On November 16 Microsoft announced that NCBI BLAST is available on Windows Azure. In one demonstration they undertook a project for Seattle Children’s Hospital to examine the interrelationships of known protein sequences. It was claimed that for a single computer this analysis would have taken six years, but NCBI BLAST on Windows Azure completed the calculations in merely a week. (Note that the specifications for “one computer” option were not given. Clearly a single super-computer would be far faster than a single notebook computer.) In another demonstration they analyzed hydrogen production in bacteria for the University of Washington. According to Microsoft, “when Harwood Lab’s local resource was unable to handle the computation, the researchers submitted their request to a nationwide computer cluster, but the request was rejected after two days due to the long job-queuing time.” They go on to say that it took them only 3 days to complete the entire run on Windows Azure.
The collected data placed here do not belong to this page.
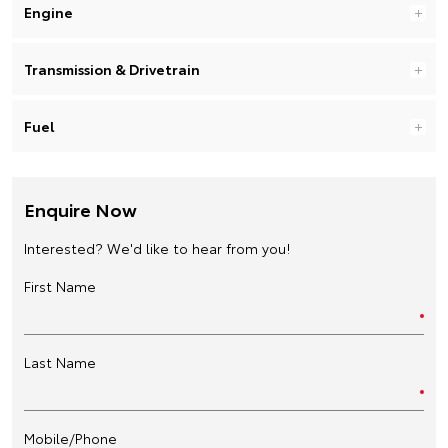
Engine
Transmission & Drivetrain
Fuel
Enquire Now
Interested? We'd like to hear from you!
First Name
Last Name
Mobile/Phone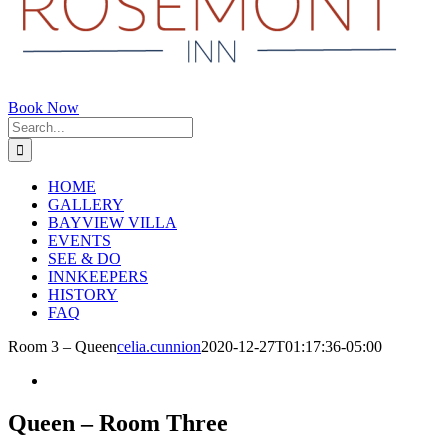
Book Now
Search
for:
HOME
GALLERY
BAYVIEW VILLA
EVENTS
SEE & DO
INNKEEPERS
HISTORY
FAQ
Room 3 – Queen
celia.cunnion
2020-12-27T01:17:36-05:00
Queen – Room Three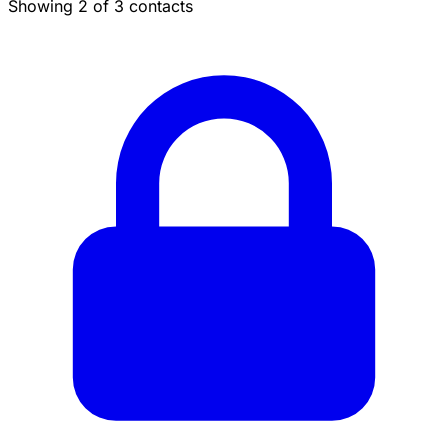
Showing 2 of 3 contacts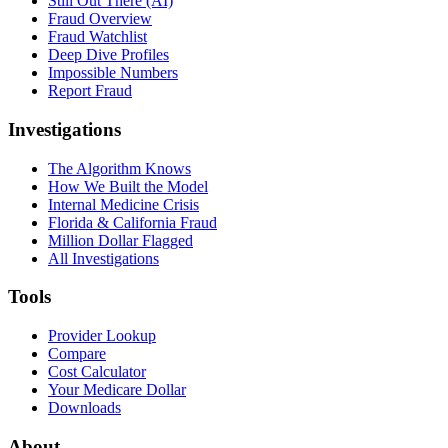
Still Out There (AI)
Fraud Overview
Fraud Watchlist
Deep Dive Profiles
Impossible Numbers
Report Fraud
Investigations
The Algorithm Knows
How We Built the Model
Internal Medicine Crisis
Florida & California Fraud
Million Dollar Flagged
All Investigations
Tools
Provider Lookup
Compare
Cost Calculator
Your Medicare Dollar
Downloads
About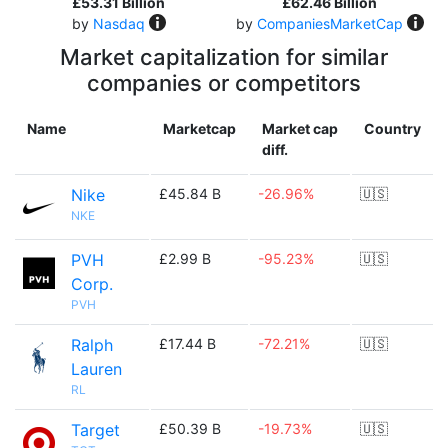
£53.31 Billion
£62.46 Billion
by
Nasdaq
by
CompaniesMarketCap
Market capitalization for similar
companies or competitors
Name
Marketcap
Market cap
Country
diff.
Nike
£45.84 B
-26.96%
🇺🇸
NKE
PVH
£2.99 B
-95.23%
🇺🇸
Corp.
PVH
Ralph
£17.44 B
-72.21%
🇺🇸
Lauren
RL
Target
£50.39 B
-19.73%
🇺🇸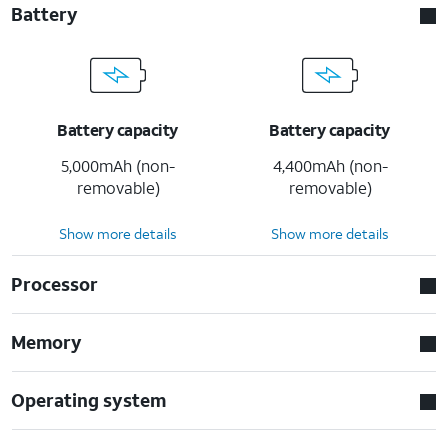
Battery
Battery capacity
Battery capacity
5,000mAh (non-
4,400mAh (non-
removable)
removable)
Show more details
Show more details
Processor
Memory
Operating system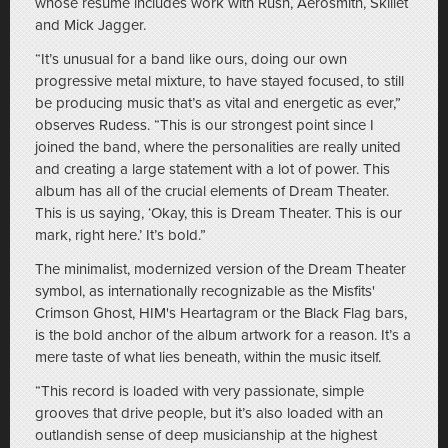
whose resume includes work with Rush, Aerosmith, Skillet
and Mick Jagger.
“It’s unusual for a band like ours, doing our own
progressive metal mixture, to have stayed focused, to still
be producing music that’s as vital and energetic as ever,”
observes Rudess. “This is our strongest point since I
joined the band, where the personalities are really united
and creating a large statement with a lot of power. This
album has all of the crucial elements of Dream Theater.
This is us saying, ‘Okay, this is Dream Theater. This is our
mark, right here.’ It’s bold.”
The minimalist, modernized version of the Dream Theater
symbol, as internationally recognizable as the Misfits'
Crimson Ghost, HIM's Heartagram or the Black Flag bars,
is the bold anchor of the album artwork for a reason. It’s a
mere taste of what lies beneath, within the music itself.
“This record is loaded with very passionate, simple
grooves that drive people, but it’s also loaded with an
outlandish sense of deep musicianship at the highest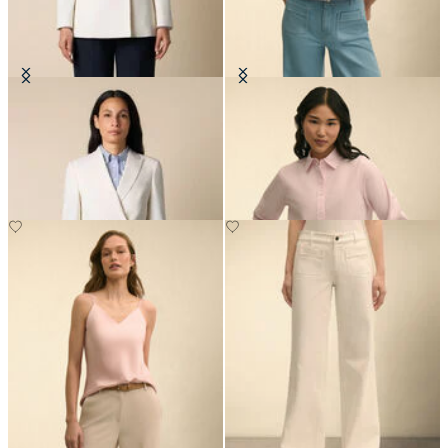
Double Breasted Wool Blend Blazer
Cropped Striped Stretch Poplin
with Gold Buttons
Shirt
DKK 2,307.50
DKK 1,005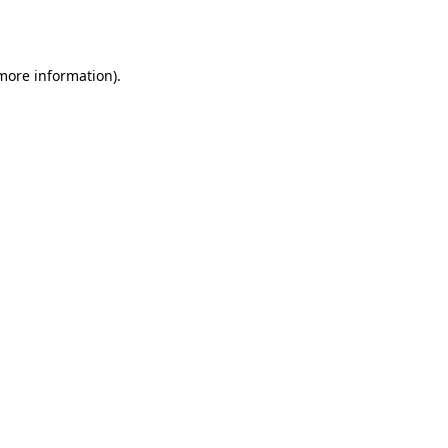
 more information).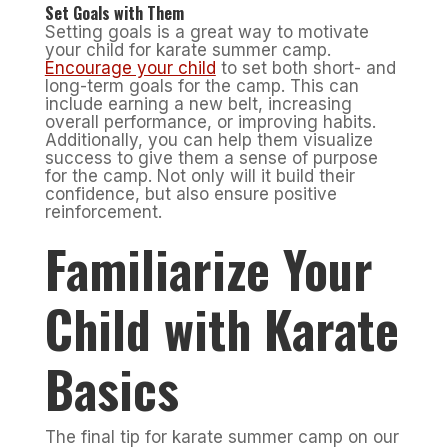
Set Goals with Them
Setting goals is a great way to motivate
your child for karate summer camp.
Encourage your child
to set both short- and
long-term goals for the camp. This can
include earning a new belt, increasing
overall performance, or improving habits.
Additionally, you can help them visualize
success to give them a sense of purpose
for the camp. Not only will it build their
confidence, but also ensure positive
reinforcement.
Familiarize Your
Child with Karate
Basics
The final tip for karate summer camp on our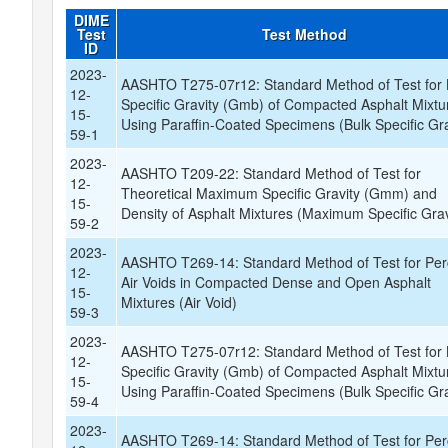
DIME
Test
Test Method
ID
2023-
AASHTO T275-07r12: Standard Method of Test for 
12-
Specific Gravity (Gmb) of Compacted Asphalt Mixtu
15-
Using Paraffin-Coated Specimens (Bulk Specific Gra
59-1
2023-
AASHTO T209-22: Standard Method of Test for
12-
Theoretical Maximum Specific Gravity (Gmm) and
15-
Density of Asphalt Mixtures (Maximum Specific Grav
59-2
2023-
AASHTO T269-14: Standard Method of Test for Per
12-
Air Voids in Compacted Dense and Open Asphalt
15-
Mixtures (Air Void)
59-3
2023-
AASHTO T275-07r12: Standard Method of Test for 
12-
Specific Gravity (Gmb) of Compacted Asphalt Mixtu
15-
Using Paraffin-Coated Specimens (Bulk Specific Gra
59-4
2023-
AASHTO T269-14: Standard Method of Test for Per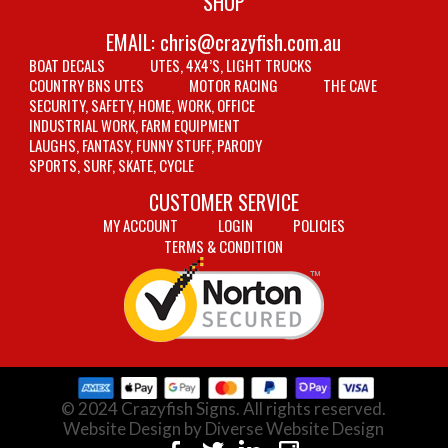
SHOP
EMAIL:
chris@crazyfish.com.au
BOAT DECALS
UTES, 4X4’S, LIGHT TRUCKS
COUNTRY BNS UTES
MOTOR RACING
THE CAVE
SECURITY, SAFETY, HOME, WORK, OFFICE
INDUSTRIAL WORK, FARM EQUIPMENT
LAUGHS, FANTASY, FUNNY STUFF, PARODY
SPORTS, SURF, SKATE, CYCLE
CUSTOMER SERVICE
MY ACCOUNT
LOGIN
POLICIES
TERMS & CONDITION
© 2024 Crazyfish Signs. All rights reserved.
Website Design by Diverse Website Design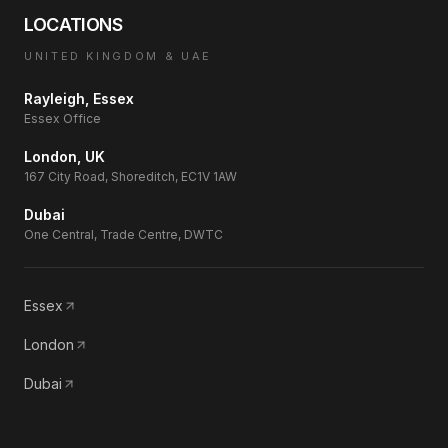
LOCATIONS
UNITED KINGDOM & UAE
Rayleigh, Essex
Essex Office
London, UK
167 City Road, Shoreditch, EC1V 1AW
Dubai
One Central, Trade Centre, DWTC
Essex
London
Dubai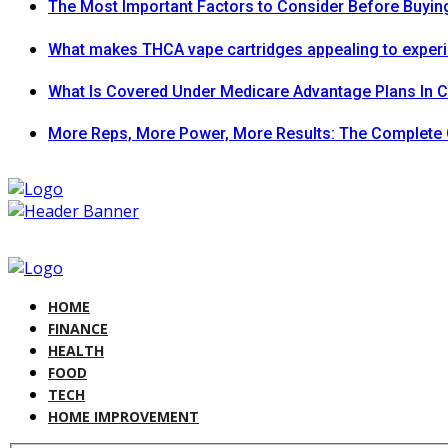
The Most Important Factors to Consider Before Buying
What makes THCA vape cartridges appealing to exper
What Is Covered Under Medicare Advantage Plans In 
More Reps, More Power, More Results: The Complete 
HOME
FINANCE
HEALTH
FOOD
TECH
HOME IMPROVEMENT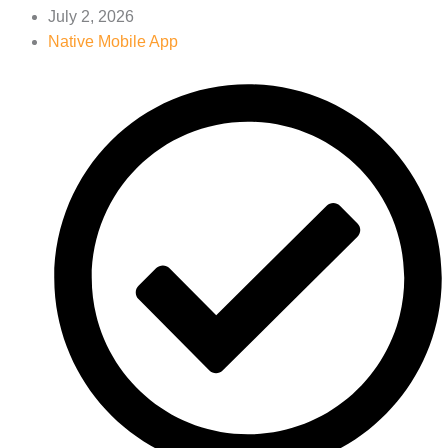
July 2, 2026
Native Mobile App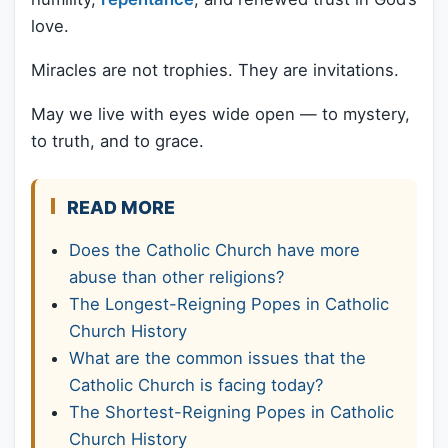
love.
Miracles are not trophies. They are invitations.
May we live with eyes wide open — to mystery,
to truth, and to grace.
READ MORE
Does the Catholic Church have more
abuse than other religions?
The Longest-Reigning Popes in Catholic
Church History
What are the common issues that the
Catholic Church is facing today?
The Shortest-Reigning Popes in Catholic
Church History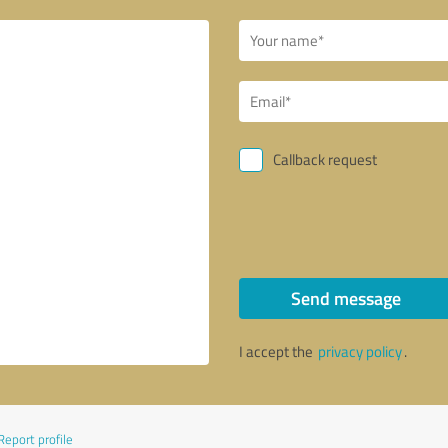
Callback request
Send message
I accept the
privacy policy
.
Report profile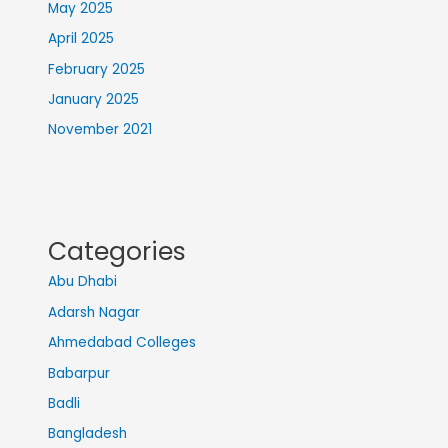
May 2025
April 2025
February 2025
January 2025
November 2021
Categories
Abu Dhabi
Adarsh Nagar
Ahmedabad Colleges
Babarpur
Badli
Bangladesh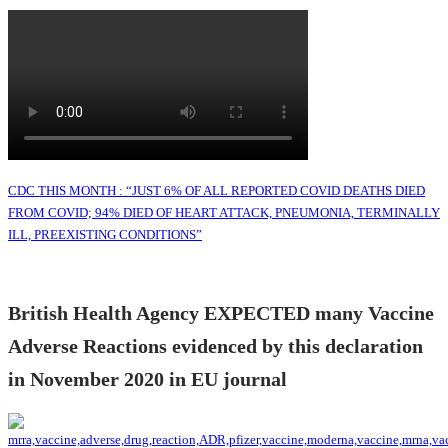
CDC THIS MONTH : “JUST 6% OF ALL REPORTED COVID DEATHS DIED
FROM COVID; 94% DIED OF HEART ATTACK, PNEUMONIA, TERMINALLY
ILL, PREEXISTING CONDITIONS”
British Health Agency EXPECTED many Vaccine
Adverse Reactions evidenced by this declaration
in November 2020 in EU journal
Windows Azure can run three different versions of BLAST, known as BlastP, BlastN, and BlastX. BlastP is used for searching protein databases for similar sequences. BlastN does the same thing for DNA sequences. BlastX is used to compare the conceptual translations of a DNA sequence against a protein sequence database. All three applications are run unaltered on Windows Azure. In addition a web role must be dedicated to the user interface and a worker role that divvies up the work amongst the individual instances of the BLAST application.
NCBI BLAST on Windows Azure is being offered at no cost to many researchers via Microsoft’s “Global Cloud Research Engagement Initiative”. This program is also known as the “Azure Research Engagement Project”.